# Wie würdet ihr handeln?



## non_believer (13. Februar 2009)

*Wie würdet ihr handeln?*

Ich weiß nicht genau ob das hier rein passt, aber ich poste es einfach.

Ich war heut vor der Arbeit mein McDonalds Kaffee trinken und am Nachbartisch saß eine ältere Frau mit ihrem Enkel. Soweit so gut.

Das Enkel hatte eine Tüte von ner Drogerie neben sich auf dem Platz liegen und als beide fertig mit essen waren, holte das Enkel ein Spiel aus besagter Tüte. Ich hatte zuerst nur "Games for Windows" auf der Verpackung gesehen, als er aber das Spiel anders hielt erkannte ich "Fallout 3". Da das Enkel ziemlich jung aussah, dachte ich mir: Frag doch mal die Oma ob sie weiß was ihr Enkel da für ein Spiel in den Händen hält. 

Gesagt getan. Nach ein paar Überlegungen hab ich mir ein Herz gefasst und bin also an den Tisch und hab höflich gefragt ob der Junge ihr Enkel ist und wie alt er denn sei. Sie bejahte die erste Frage und meinte das er 13 sei. Darauf hin hab ich gefragt ob sie weiß was er für ein Spiel da hat und das das Spiel ab 18 ist. Sie schaute mich mit großen Augen an und das Enkel wurde knallrot meinte das das Spiel für seinen Vater sei! 

Sie packte dann das Spiel sehr schnell in den Beutel und beide gingen wortlos von dannen.

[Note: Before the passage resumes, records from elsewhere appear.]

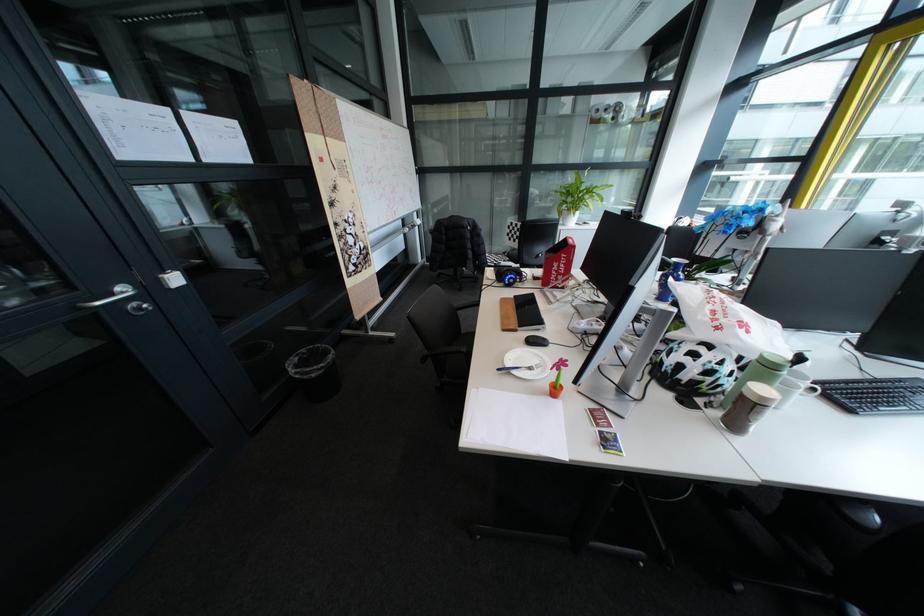 Find where to turn the silver door handle. Please return your answer as a coordinate pair (x, y).

(110, 310) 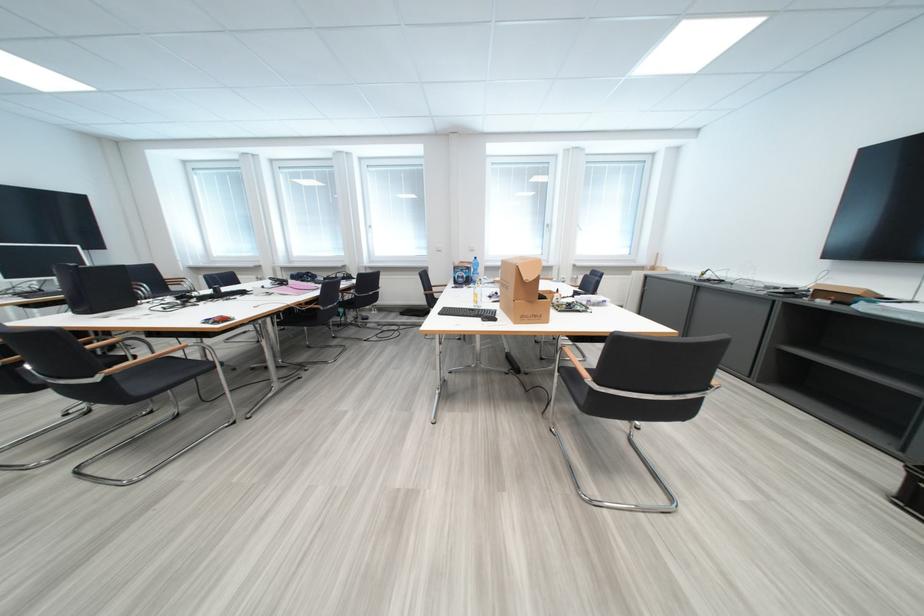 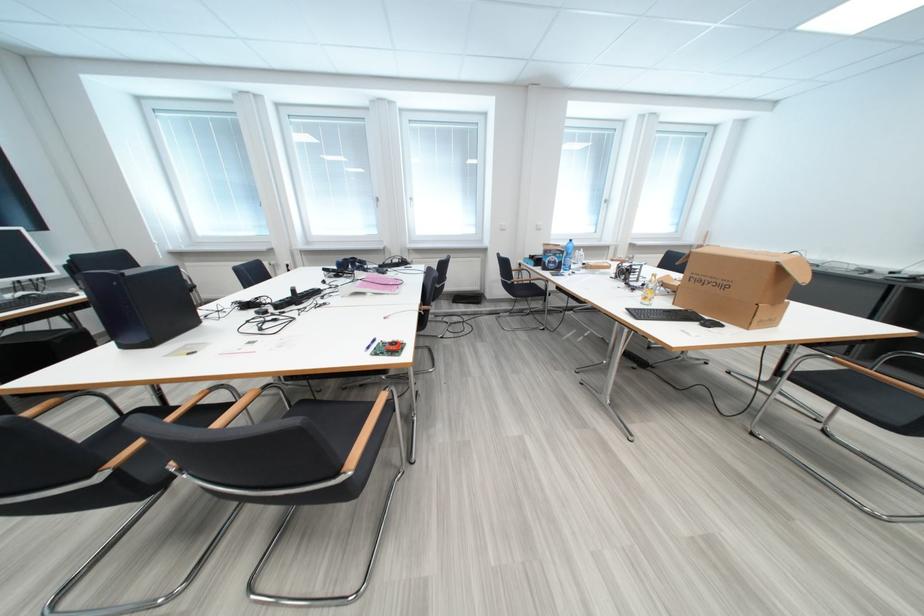 Find the pixel in the second image that matches pixel 472 273 in the first image.

(565, 257) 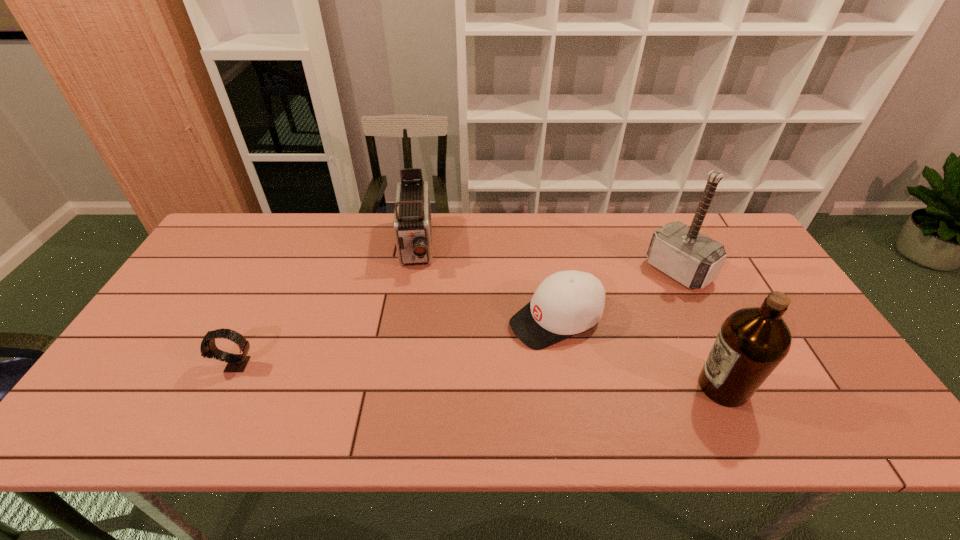 Image resolution: width=960 pixels, height=540 pixels. Find the location of `vacant point that satisfies the following two spatial constraints: 1. on the front side of the third tallest object; 2. on the right side of the hammer`. vacant point that satisfies the following two spatial constraints: 1. on the front side of the third tallest object; 2. on the right side of the hammer is located at coordinates (412, 271). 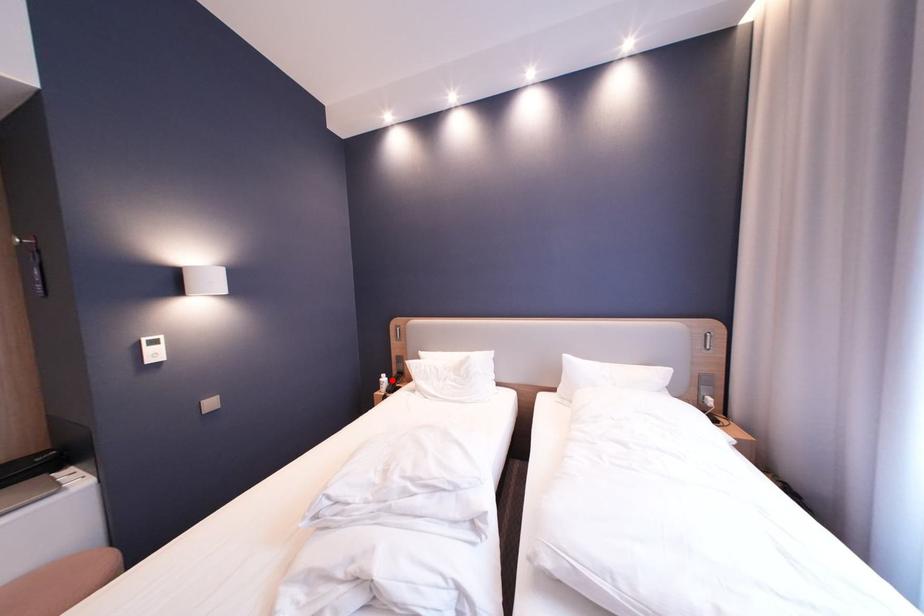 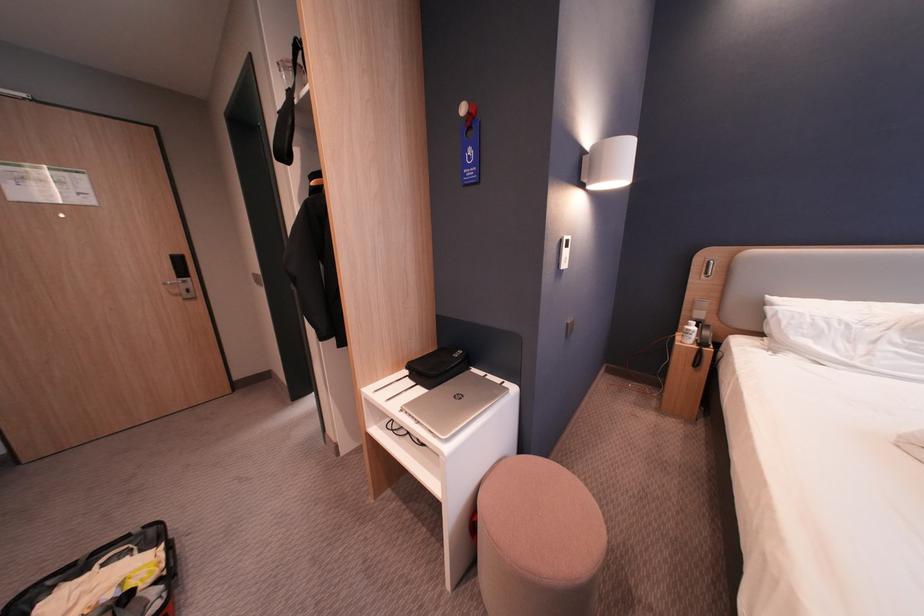 The point at the highlighted location is marked in the first image. Where is the corresponding point in the second image?

(698, 328) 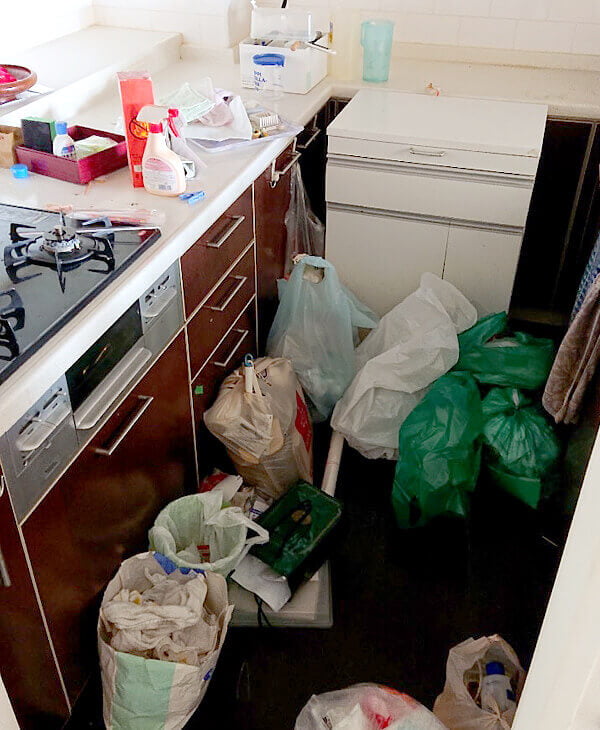 Find the location of a particular element. white spray container is located at coordinates (156, 150). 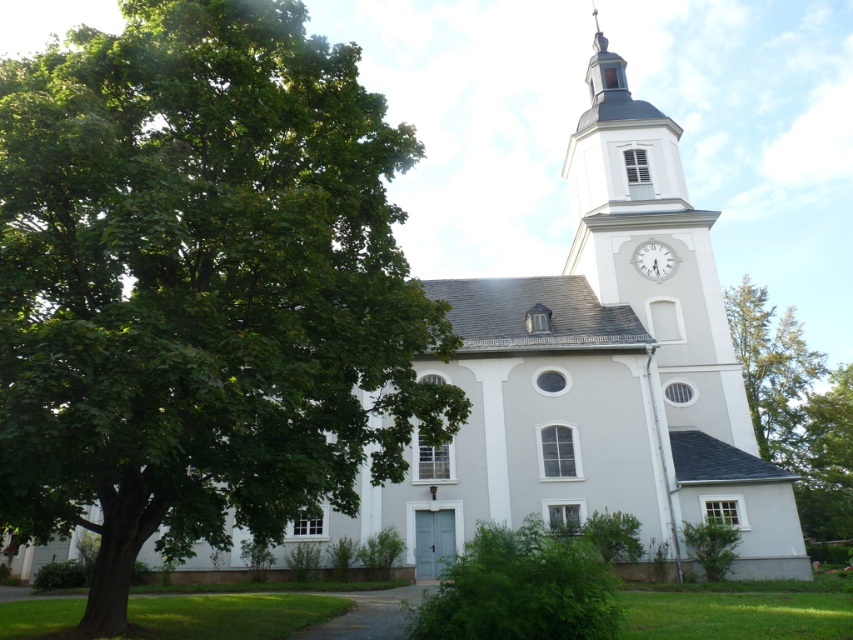 You are standing in front of the church and notice two structures at the top of the clock tower. One is a smooth gray spire at upper center and the other is a white glossy clock at upper center. Which one is positioned to the right?

The smooth gray spire at upper center is to the right of the white glossy clock at upper center.

You are standing in front of the church and want to take a photo that includes both the green leafy tree at right and the smooth gray spire at upper center. Which object will occupy more space in the photo?

The green leafy tree at right will occupy more space in the photo because its width is larger than the smooth gray spire at upper center.

You are standing in front of the white church and want to take a photo of the smooth gray spire at upper center without the green leafy tree at right blocking the view. Is the tree shorter than the spire?

The green leafy tree at right is shorter than the smooth gray spire at upper center, so the tree will not block the view of the spire in your photo. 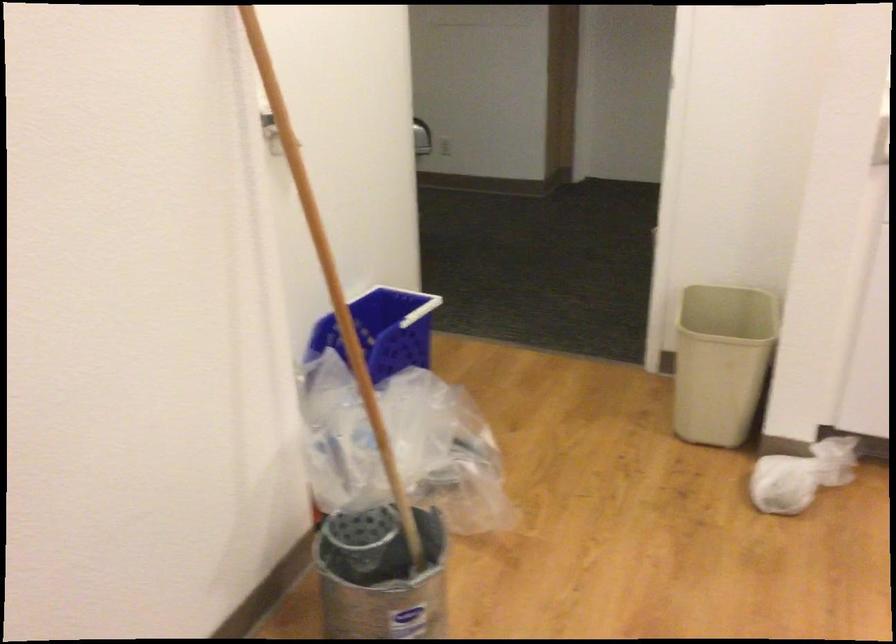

In Zeiten, in denen "Killerspiele" immer wieder als Grund genommen werden um PC-Spieler für Amokläufe und alles schlechte in Welt verantwortlich zu machen, hilft es meiner Meinung nach nicht, einfach größere USK-Siegel auf die Packung zu drucken. Es sollte auch mehr Aufklärung für Eltern/Großeltern geben. Eltern sollten wissen was ihre Kinder am PC machen, was sie lesen und spielen!


Wie hättet ihr in so einer Situation gehandelt? Hättet ihr der Oma gesagt was ihr Enkel sich dort gewünscht und bekommen hat, oder hättet ihr es ohne Kommentar zur Kenntniss genommen? 

Ich will jetzt nicht als der große Oberlehrer und Schlaumeier dastehen, aber ich würde nicht wollen das mein 13-jähriger Sohn ein Game ab 18 spielt. Und außerdem bin ich auch ein "Killerspiel"-Spieler!


----------



## _-=Dante=-_ (13. Februar 2009)

*AW: Wie würdet ihr handeln?*

Also meiner Meinung nach, HAST DU VOLLKOMMEN DAS RICHTIGE getan...
Ich hätte ähnlich gehandelt, wenn ich mir wie du sicher gewesen wäre, dass der Junge keine 18 sein kann..
Also Kompliment, das hast du gut gemacht!

greetz


----------



## SpaM_BoT (14. Februar 2009)

*AW: Wie würdet ihr handeln?*



non_believer schrieb:


> Ich will jetzt nicht als der große Oberlehrer und Schlaumeier dastehen, aber ich würde nicht wollen das mein 13-jähriger Sohn ein Game ab 18 spielt. Und außerdem bin ich auch ein "Killerspiel"-Spieler!


Du hast vollkommen richtig gehandelt. Dafür hast du mein Respekt
Und wer dich dafür als Oberlehrer und Schlaumeier hinstellt hat die Zeichen der Zeit nicht mitbekommen.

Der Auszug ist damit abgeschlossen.